Bouillabaisse
Thursday September 20th, 2007 11:57AM- 2 pounds of mixed fish: cod or halibut, bass, mackerel, smelts, porgy or flounder, eel, red snapper, whiting, perch…. Have the fish cut in 1½ inch serving pieces, bones and all.
- 1 small cooked lobster, cut in serving pieces (shell & all)
- 1 dozen clams, well-scrubbed in their shells
- ¼ cup olive oil
- 3 sliced onions
- 3 crushed garlic cloves
- 2 sliced celery stalks (including the leaves )
- 2 chopped scallions or 1 peeled chopped leek
- 2 crumbled bay leaves
- 4 peeled chopped very ripe tomatoes
- 4 cups bouillon
- 1 tsp salt
- ½ tsp pepper
- ½ tsp nutmeg
- ½ tsp saffron, steeped in 1 T hot water
- ½ tsp grated orange peel
- 2 cups white wine
- 2 tsp chopped parsley
OPTIONAL—if you live near the seashore:
- 2 small boiled crabs
- Mussels, in place of clams
- 2 dozen cleaned, deveined raw shrimp
Place vegetables and seasonings in a large pot—choose one with a tight cover!
Distribute the firm-fleshed fish (cod, halibut, eel, turbot, snapper, mackerel, sea bass) atop the vegetables, add olive oil, wine, and a cup of hot water.
Bring to the boil, and boil VIOLENTLY for 5 minutes. Add the soft-fleshed fish (smelts, whiting, porgy, perch, etc.) and boil violently for exactly 3 minutes.
Add the cooked cut lobster and scrubbed clams (as well as crabs, mussels and shrimps, if you are using them) and again boil fiercely for 8 minutes. Remove at once from the fire.
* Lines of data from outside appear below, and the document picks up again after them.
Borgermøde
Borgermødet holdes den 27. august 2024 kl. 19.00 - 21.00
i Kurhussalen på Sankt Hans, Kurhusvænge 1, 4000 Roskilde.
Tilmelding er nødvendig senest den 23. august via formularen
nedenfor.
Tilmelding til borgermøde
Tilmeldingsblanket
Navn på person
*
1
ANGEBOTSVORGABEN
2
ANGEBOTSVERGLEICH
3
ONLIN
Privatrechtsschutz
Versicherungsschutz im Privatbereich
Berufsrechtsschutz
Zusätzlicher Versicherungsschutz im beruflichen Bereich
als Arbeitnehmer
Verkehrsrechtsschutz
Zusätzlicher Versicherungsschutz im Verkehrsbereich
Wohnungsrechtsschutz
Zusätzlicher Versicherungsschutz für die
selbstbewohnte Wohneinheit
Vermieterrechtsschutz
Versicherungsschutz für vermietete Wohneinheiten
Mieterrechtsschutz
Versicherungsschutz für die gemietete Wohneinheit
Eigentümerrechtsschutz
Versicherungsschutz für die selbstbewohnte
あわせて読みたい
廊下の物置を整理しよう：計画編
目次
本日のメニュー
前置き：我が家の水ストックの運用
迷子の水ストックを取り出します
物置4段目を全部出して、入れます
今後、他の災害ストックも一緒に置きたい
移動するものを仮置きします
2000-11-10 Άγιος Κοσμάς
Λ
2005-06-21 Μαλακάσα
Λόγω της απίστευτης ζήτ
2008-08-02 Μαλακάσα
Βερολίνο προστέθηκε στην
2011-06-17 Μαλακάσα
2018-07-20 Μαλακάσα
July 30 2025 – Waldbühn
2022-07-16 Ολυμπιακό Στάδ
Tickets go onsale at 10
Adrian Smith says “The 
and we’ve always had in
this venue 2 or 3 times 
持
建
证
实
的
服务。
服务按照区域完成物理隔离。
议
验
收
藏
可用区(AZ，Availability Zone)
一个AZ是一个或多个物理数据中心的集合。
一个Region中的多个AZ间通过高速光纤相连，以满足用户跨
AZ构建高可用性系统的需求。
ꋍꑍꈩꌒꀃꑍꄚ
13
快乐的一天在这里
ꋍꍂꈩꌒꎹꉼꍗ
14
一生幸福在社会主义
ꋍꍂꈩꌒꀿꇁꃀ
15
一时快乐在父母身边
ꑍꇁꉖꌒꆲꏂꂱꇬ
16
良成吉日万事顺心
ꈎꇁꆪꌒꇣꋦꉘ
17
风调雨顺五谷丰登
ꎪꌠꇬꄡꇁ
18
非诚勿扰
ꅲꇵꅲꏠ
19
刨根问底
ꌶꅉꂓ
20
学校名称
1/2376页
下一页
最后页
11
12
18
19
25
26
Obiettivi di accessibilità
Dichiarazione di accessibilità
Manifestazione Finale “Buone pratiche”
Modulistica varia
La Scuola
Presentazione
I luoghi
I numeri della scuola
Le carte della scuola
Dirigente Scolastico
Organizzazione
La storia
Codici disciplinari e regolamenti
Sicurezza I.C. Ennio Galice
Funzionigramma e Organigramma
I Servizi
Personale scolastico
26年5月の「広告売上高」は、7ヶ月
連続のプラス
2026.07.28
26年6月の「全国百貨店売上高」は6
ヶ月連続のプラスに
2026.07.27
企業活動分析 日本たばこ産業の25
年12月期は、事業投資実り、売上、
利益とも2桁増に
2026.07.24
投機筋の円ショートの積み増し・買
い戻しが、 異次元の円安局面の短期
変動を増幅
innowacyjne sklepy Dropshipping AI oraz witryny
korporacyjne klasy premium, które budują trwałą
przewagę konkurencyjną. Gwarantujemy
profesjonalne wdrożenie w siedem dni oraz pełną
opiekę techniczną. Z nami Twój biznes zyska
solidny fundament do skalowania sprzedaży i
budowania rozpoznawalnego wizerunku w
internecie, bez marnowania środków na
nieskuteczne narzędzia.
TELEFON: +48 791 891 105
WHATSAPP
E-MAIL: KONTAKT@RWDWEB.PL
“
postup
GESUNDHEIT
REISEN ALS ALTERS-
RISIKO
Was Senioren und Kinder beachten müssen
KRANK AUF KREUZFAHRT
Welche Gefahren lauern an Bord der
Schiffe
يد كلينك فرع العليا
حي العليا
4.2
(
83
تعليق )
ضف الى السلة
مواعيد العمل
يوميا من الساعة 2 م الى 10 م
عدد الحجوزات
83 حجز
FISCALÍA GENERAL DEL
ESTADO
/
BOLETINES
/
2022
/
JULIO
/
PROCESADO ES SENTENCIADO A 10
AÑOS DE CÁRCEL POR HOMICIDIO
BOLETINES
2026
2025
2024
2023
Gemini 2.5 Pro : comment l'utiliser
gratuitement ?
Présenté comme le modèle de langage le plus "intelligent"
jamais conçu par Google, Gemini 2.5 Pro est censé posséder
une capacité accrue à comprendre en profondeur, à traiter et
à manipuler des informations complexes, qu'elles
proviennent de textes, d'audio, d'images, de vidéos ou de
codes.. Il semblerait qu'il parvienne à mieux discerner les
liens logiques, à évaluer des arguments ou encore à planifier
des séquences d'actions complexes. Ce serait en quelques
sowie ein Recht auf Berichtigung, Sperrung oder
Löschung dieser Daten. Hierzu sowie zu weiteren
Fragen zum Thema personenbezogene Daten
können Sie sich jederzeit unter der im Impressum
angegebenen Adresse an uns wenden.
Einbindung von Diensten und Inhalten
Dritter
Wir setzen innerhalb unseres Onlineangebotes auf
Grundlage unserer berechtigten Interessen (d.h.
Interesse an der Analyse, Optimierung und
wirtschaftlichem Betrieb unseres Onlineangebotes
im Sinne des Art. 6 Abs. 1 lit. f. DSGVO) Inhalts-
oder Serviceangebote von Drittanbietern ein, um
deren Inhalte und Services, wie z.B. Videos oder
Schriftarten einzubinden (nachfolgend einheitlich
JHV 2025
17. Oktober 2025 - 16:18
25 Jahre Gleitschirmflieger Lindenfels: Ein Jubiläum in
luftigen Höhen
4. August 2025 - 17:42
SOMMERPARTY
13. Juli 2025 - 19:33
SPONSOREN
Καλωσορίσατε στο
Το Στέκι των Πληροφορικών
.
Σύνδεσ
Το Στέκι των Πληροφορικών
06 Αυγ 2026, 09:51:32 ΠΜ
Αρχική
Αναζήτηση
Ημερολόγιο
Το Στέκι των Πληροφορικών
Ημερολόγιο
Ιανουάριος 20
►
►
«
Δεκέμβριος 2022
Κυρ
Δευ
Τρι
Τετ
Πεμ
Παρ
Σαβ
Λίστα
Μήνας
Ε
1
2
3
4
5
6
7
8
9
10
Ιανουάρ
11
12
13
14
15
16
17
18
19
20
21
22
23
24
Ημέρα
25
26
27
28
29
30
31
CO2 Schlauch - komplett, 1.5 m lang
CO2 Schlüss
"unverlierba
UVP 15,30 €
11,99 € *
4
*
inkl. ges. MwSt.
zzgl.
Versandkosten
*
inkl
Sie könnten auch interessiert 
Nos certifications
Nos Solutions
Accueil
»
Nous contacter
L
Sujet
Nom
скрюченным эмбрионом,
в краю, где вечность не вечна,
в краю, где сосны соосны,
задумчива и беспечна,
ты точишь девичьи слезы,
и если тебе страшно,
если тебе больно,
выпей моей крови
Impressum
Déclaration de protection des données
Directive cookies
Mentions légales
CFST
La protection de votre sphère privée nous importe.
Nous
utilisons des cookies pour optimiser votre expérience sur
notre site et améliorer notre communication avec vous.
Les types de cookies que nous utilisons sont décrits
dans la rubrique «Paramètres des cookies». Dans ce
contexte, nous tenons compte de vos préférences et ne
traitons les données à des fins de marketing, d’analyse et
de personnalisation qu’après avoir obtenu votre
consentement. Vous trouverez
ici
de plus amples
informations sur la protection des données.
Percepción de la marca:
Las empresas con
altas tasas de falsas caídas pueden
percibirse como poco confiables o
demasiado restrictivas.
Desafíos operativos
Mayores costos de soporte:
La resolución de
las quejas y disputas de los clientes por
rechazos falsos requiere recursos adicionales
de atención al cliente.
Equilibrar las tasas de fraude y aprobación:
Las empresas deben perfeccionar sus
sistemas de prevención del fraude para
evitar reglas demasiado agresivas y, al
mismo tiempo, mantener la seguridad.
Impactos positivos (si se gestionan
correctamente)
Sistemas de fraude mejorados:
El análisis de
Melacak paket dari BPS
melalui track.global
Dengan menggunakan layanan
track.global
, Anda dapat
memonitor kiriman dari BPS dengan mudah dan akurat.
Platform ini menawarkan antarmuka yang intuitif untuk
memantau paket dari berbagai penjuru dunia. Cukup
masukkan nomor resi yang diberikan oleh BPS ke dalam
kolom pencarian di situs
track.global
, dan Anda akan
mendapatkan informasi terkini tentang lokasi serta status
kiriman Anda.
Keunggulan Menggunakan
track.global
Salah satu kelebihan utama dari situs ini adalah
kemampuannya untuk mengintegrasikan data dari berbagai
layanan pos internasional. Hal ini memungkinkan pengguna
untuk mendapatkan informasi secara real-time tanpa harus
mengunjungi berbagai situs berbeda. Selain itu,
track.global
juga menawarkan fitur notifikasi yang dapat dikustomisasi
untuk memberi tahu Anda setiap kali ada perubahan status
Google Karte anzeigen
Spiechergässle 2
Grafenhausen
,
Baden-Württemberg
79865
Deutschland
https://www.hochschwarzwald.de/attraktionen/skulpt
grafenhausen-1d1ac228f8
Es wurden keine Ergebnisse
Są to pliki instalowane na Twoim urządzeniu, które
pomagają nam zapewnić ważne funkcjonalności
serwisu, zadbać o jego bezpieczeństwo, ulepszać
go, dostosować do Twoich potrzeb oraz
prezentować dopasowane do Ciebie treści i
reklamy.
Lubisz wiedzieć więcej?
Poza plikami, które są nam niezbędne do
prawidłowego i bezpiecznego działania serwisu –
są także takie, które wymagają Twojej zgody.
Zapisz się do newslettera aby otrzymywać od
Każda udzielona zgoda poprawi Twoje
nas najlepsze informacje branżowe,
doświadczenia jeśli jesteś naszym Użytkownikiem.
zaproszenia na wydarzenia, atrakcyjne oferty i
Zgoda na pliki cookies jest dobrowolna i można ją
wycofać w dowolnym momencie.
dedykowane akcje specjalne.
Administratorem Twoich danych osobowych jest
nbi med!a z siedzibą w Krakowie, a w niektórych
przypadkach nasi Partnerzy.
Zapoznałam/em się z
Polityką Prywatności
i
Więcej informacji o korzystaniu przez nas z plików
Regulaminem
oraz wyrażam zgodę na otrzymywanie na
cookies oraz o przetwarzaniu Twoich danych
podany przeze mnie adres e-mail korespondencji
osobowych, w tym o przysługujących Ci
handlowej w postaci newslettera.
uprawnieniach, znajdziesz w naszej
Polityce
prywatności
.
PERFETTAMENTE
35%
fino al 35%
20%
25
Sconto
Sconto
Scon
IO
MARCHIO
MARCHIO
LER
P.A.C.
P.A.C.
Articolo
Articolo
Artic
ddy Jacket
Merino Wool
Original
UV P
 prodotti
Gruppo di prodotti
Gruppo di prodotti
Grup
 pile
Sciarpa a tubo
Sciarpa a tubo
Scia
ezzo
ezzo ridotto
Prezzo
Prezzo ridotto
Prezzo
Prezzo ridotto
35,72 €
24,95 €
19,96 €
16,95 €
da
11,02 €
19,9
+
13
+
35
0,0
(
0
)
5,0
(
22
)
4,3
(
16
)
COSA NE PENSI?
To serve Bouillabaisse, use the large old-fashioned soup dishes if you are lucky enough to have them. Garlic or Parmesan toasted stale bread—plus a substantial green salad— go with Bouillabaisse. Put a piece of stale bread in the bottom of the soup plate, apportion the various kinds of fish and shellfish on top, and add enough of the liquid to float the fish. Serve plenty of extra bread for sopping up the juice.